Friday, April 06, 2007

C'Mon, Manhattan, I Thought We Had a Deal

What's up Manhattan? This is Brooklyn. I thought we had a deal.

This is how it's always worked: People who live in Manhattan get the coveted 212 area code. When they leave the city, they have Manhattan bragging rights with which to make Midwesterners and suburbanites jealous (since outside of the boroughs Brooklyn is known only as the place at which Miranda Hobbs turned up her pert little lawyer nose). Manhattanites can walk to work, and they're in close proximity to the high temples of gastronomy. We bow to you, Manhattan, and your captains of commerce and industry who plunk down a cool million to live in a 500-square foot studio in the West Village. We bask in your glow during the week, when we help support your many gyms and delis at lunch and downtown bars and cozy eateries at night.
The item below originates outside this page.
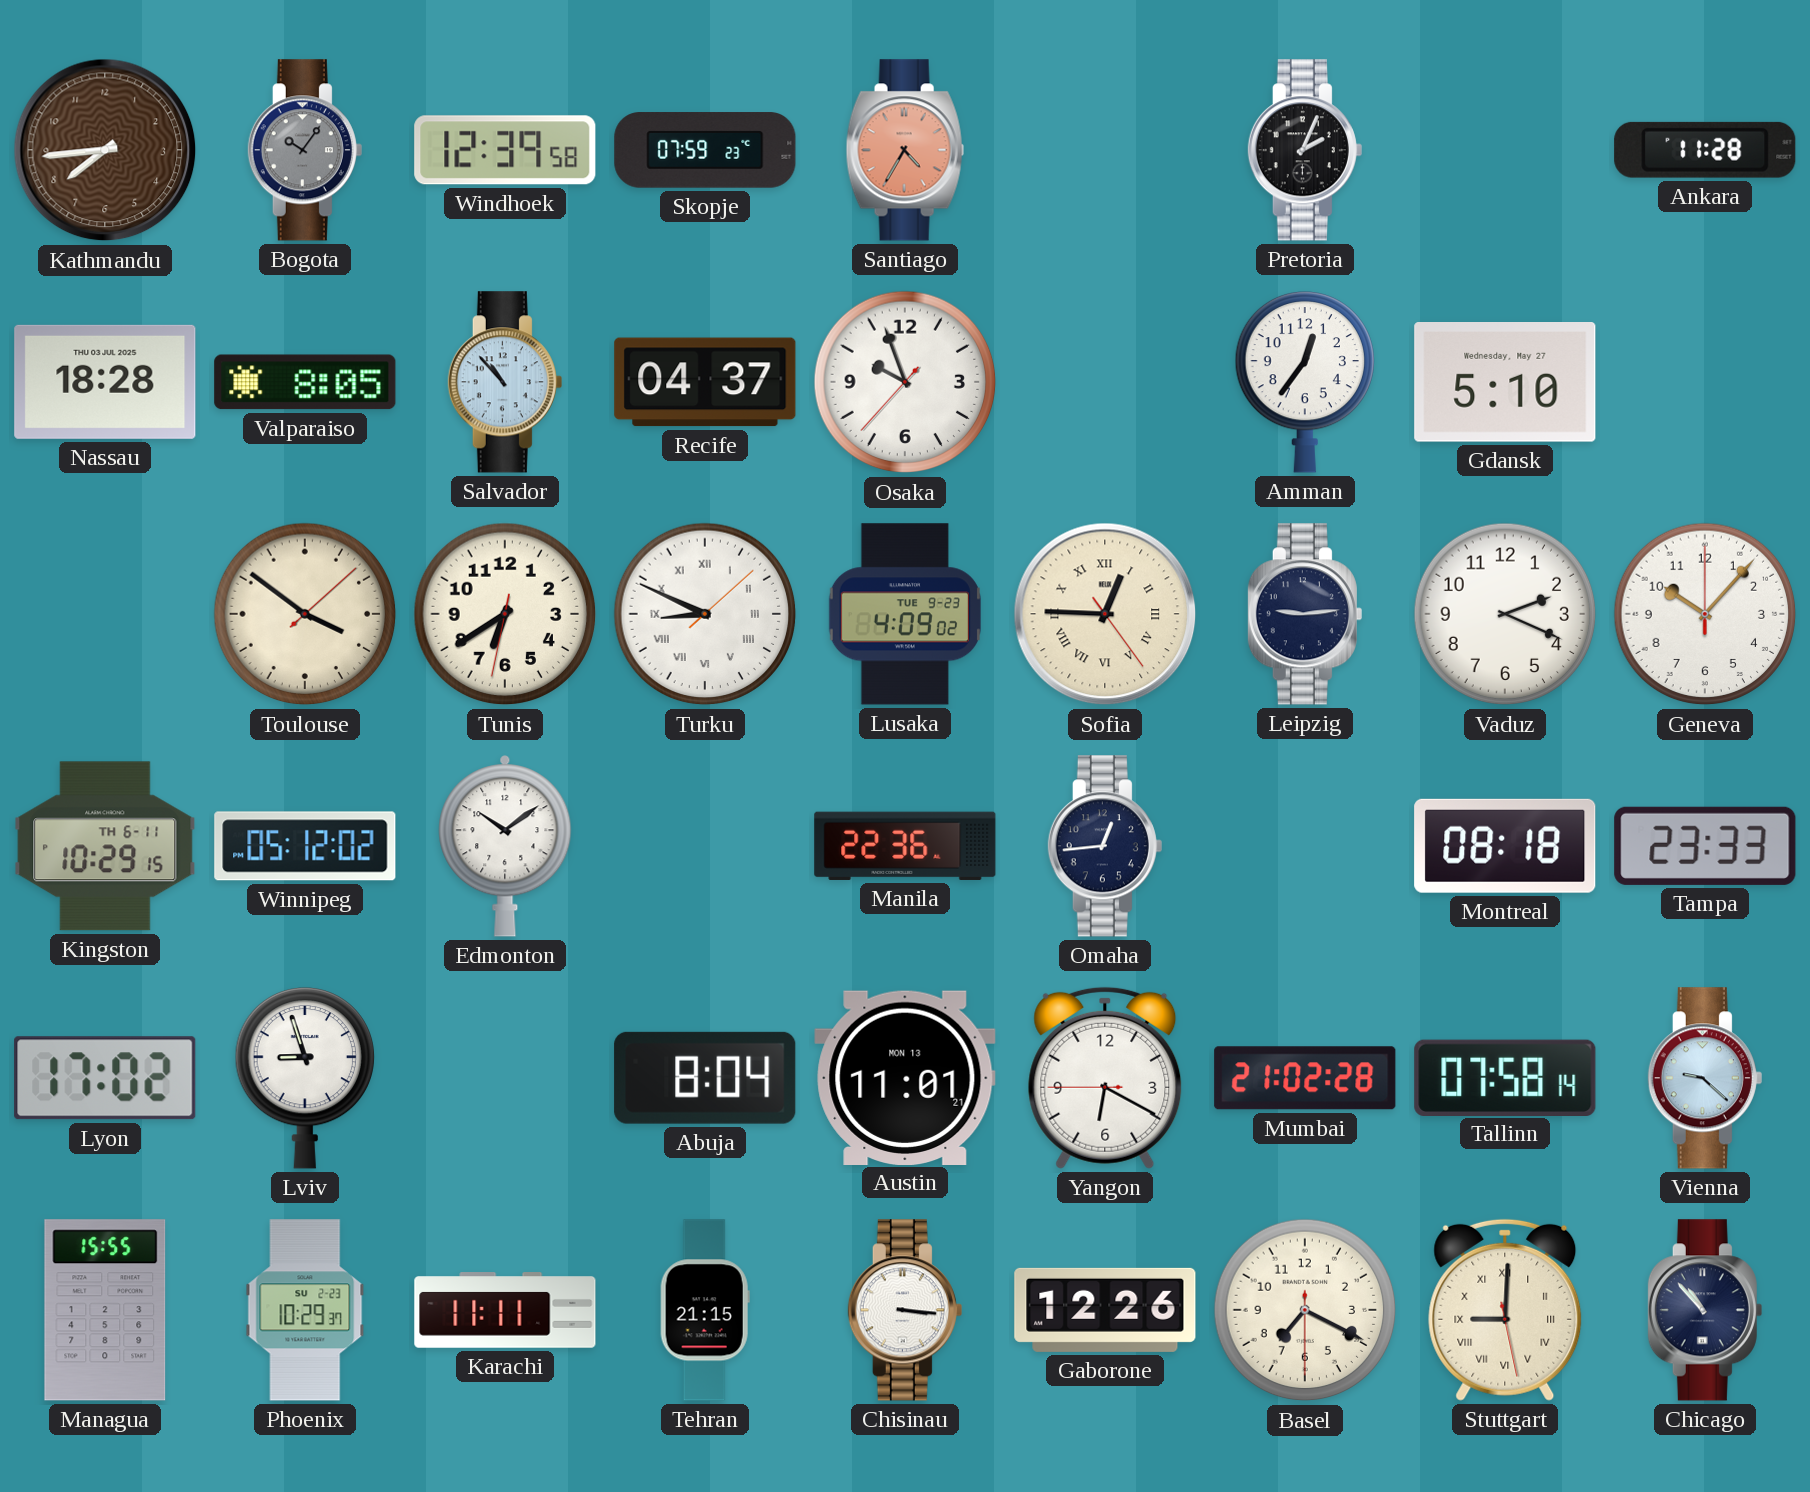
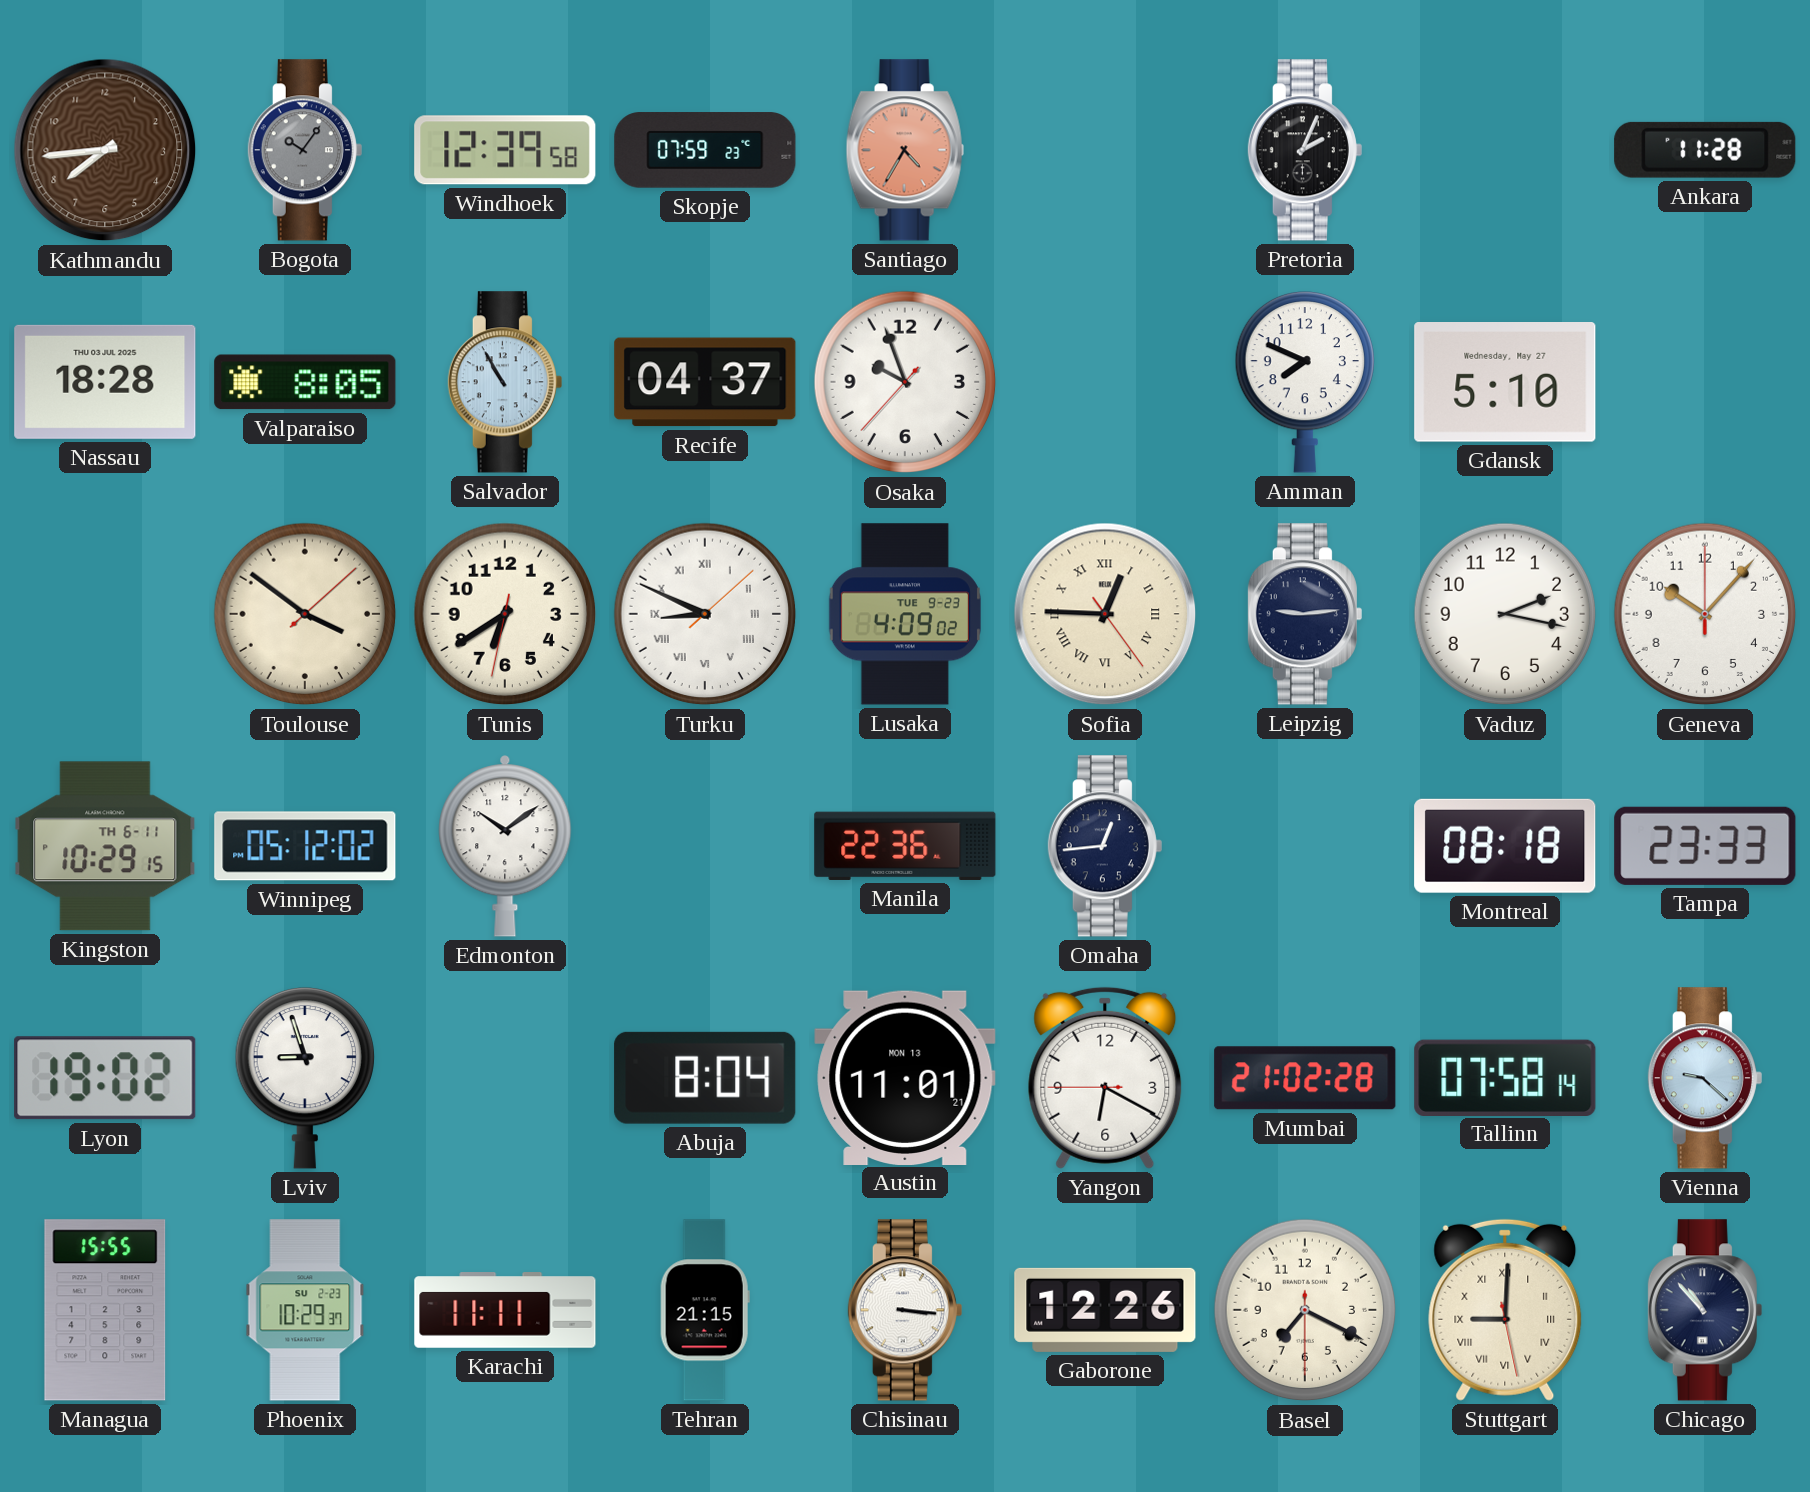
Salvador: 10:53 -> 10:55
Amman: 12:36 -> 7:49
Vaduz: 2:19 -> 2:17
Lyon: 17:02 -> 19:02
Brooklynites, historically, have gotten something in exchange for our second-class status. We get bigger, cheaper, apartments with crown molding and character and fireplaces, and backyards in which to grill. We "endure" a 15-minute commute so we can enjoy trees and birds and open green spaces. We put up with jokes about B&T (even though we all know that means JERSEY and LONG ISLAND) because frankly, we like keeping the paradise that is Brooklyn a secret. The trashier you think it is, the fewer of you will come visit, and we can hog all of its brownstone glory for ourselves. We love having restaurants that deserve inclusion in the Michelin guide, but never make it because no one knows about them. And God forbid they do, or we'll never get in again: I'm looking at you, Good Fork.

But apparently, the secret got out.

Manhattan, you are now officially violating one of the key agreements of our deal: limited weekend inter-borough bar mingling.

This one has never been a problem for me. Come Friday at five, I get over the Brooklyn Bridge as fast as I can, back into the large, welcoming bosom of Brooklyn (aka "the Better Borough"). Bars in Manhattan are pleasant enough during the week. Starting Fridays I make way for the stampedes of B&T and horny investment bankers who are easily drawn to fisticuffs should someone accidentally step on their Kenneth Coles in a mad dash for a key bump in the bathroom. Girls with flat-ironed hair and 200 of daddy's dollars in their designer handbags stand 10 deep at the bar, impeding my ability to drink myself out of the distinctive misery that is a weekend in Manhattan. And once I finally get there, bartenders charge $18 for a skimpy pour of Stoli. No thanks, you can have it, Manhattan.

But YOU'RE GOING BACK ON YOUR END OF THE DEAL. You are turning the tables and invading Brooklyn on the weekends, Manhattan. Before, I could enjoy a leisurely game of bocce at Floyd or commandeer an entire section of couches and tables at Abilene for my birthday party. I could reliably depend that the men at any bar I chose would be either friends of friends or, if strangers, intelligent, floppy-haired, well-read gents who probably would LIKE to go home with me, but wouldn't try to get me to do so with cheesy pickup lines or by waving their huge fat wallet in my face.

Manhattan, we're going to have to renegotiate our terms. You're slowly taking my bars away from me; what have you got in return? Don't make me go to Queens. Just don't make me do it.